Yes, it’s true. I discovered the meaning of “swearing like a sailor” many years ago when Tig and I took dinghy sailing lessons at the Cal Sailing club. Tig even earned his Junior Skipper rating. But most amazing of all was my potty mouth that was unleashed when things got going.
And so this spring, it’s time to brush up on sailing. Now if you want to throw a doozie of a bomb into a sailing forum, start a debate on the correct way to learn to sail. There are two schools of thought. The first is to learn on what you are going to sail/cruise with. That would be a bigger keelboat. That way, you learn how to manage and dock bigger boats, the systems, and the gear. The second school of thought says that the first method is foolish and dangerous. Small boats teach you how to be a better sailor because you learn the physics of the wind, water, etc deep in your bones as mistakes are magnified with a small boat — you get dunked into the drink.
So what route are we going to take? Both, I hope!
We plan on taking small boat lessons at the Community Boating, Inc., a sailing organization that serves the metropolitan Boston Community. In 2009 CB had 2,432 juniors, 3,250 adults, 417 universal access sailors, and 278 high school sailors from over 30 towns and communities in the metropolitan Boston area. See their fleet. The Adult Program of classes runs from April 1 through October 31.
As for big boats, we haven’t entirely figured out how we will get this experience. An obvious first step is to get on other people’s boats by volunteering to crew. There are also a few opportunities to charter other people’s boats with licensed captains.
As for professional sailing lessons, week-long liveaboard and sailing schools are over $2,000 per person. The expense isn’t the barrier–if we’re going to spend money on a boat, I think we should spend what it takes to learn how to sail one properly. It’s just that we can’t be efficient and take it together like zerotocruising did because someone would have to watch our kids, one of which is a baby and nursing. Here are some of the schools I looked at (I have no personal experience with these schools and therefore cannot make recommendations).
- Bluewater Sailing school has week-long courses as well as private courses (~$5000)
- Offshore Sailing School has the Fast Track to Cruising one-week course, including a family option, but kids must be seven years old.
- Maryland School of Sailing and Seamanship has a week-long Caribbean sailing program where participants live aboard an Island Packet 440. For those seeking certification, up to two levels of ASA Certification (ASA 101 and 103 or ASA 103 and 104) are available.
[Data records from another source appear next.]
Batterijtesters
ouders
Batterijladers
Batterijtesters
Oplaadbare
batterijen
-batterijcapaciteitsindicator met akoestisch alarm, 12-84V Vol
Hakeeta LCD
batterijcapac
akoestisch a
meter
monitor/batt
- San Juan Sailing has a Caribbean Learn N Cruise that is a little less expensive, but still close to $4000 per couple. The school also holds regular week long courses in the San Juan Islands.
- Boston Sailing Center is local and has a Macro Cruising package which combines its Learn to Sail, Advanced, and Cruising Courses. It is a charter preparation and certification program. 18 hours classroom, 87 hours sailing for $2370 for one person.
Another option is to have private lessons. For example, Boatwise, LLC can send a captain over to your boat to give private lessons on how to maneuver and dock. A couple other resources:
- Boston Sailing Center offers private lessons.
- A local captain offers very reasonably priced sailing lessons on his Bristol 40 sloop.
Lots to think about. Any suggestions on how to learn sailing with two young children? In the meantime, Tig is going to go get some earplugs for the spring.
Image by: Paul (dex).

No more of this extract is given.